Learning Disability Quarterly
- Discipline: Special education
- Language: English
- Edited by: Diane Bryant

Publication details
- History: 1978-present
- Publisher: SAGE Publishing on behalf of the Hammill Institute on Disabilities
- Frequency: Quarterly
- Impact factor: 2.132 (2017)

Standard abbreviations
- ISO 4: Learn. Disabil.
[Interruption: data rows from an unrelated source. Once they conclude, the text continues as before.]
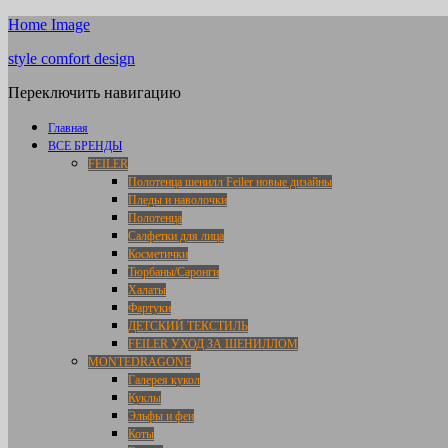
Home Image
style comfort design
Переключить навигацию
Главная
ВСЕ БРЕНДЫ
FEILER
Полотенца шенилл Feiler новые дизайны
Пледы и наволочки
Полотенца
Салфетки для лица
Косметички
Тюрбаны/Саронги
Халаты
Фартуки
ДЕТСКИЙ ТЕКСТИЛЬ
FEILER УХОД ЗА ШЕНИЛЛОМ
MONTEDRAGONE
Галерея кукол
Куклы
Эльфы и феи
Коты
Q.

Indexing
- ISSN: 0731-9487 (print) 2168-376X (web)
- LCCN: 82641646
- OCLC no.: 1064482703

Links
- Journal homepage; Online access; Online archive; Journal page at Hammill Institute's website;

= Learning Disability Quarterly =

Learning Disability Quarterly is a quarterly peer-reviewed academic journal that covers the field of special education. The editor-in-chief is Diane P. Bryant. The journal was established in 1978 and is published by SAGE Publications on behalf of the Hammill Institute on Disabilities.

== Abstracting and indexing ==
The journal is abstracted and indexed in ERIC and the Social Sciences Citation Index. According to the Journal Citation Reports, its 2017 impact factor is 2.132, ranking it 5 out of 40 journals in the category "Education, Special" and 9 out of 69 journals in the category "Rehabilitation".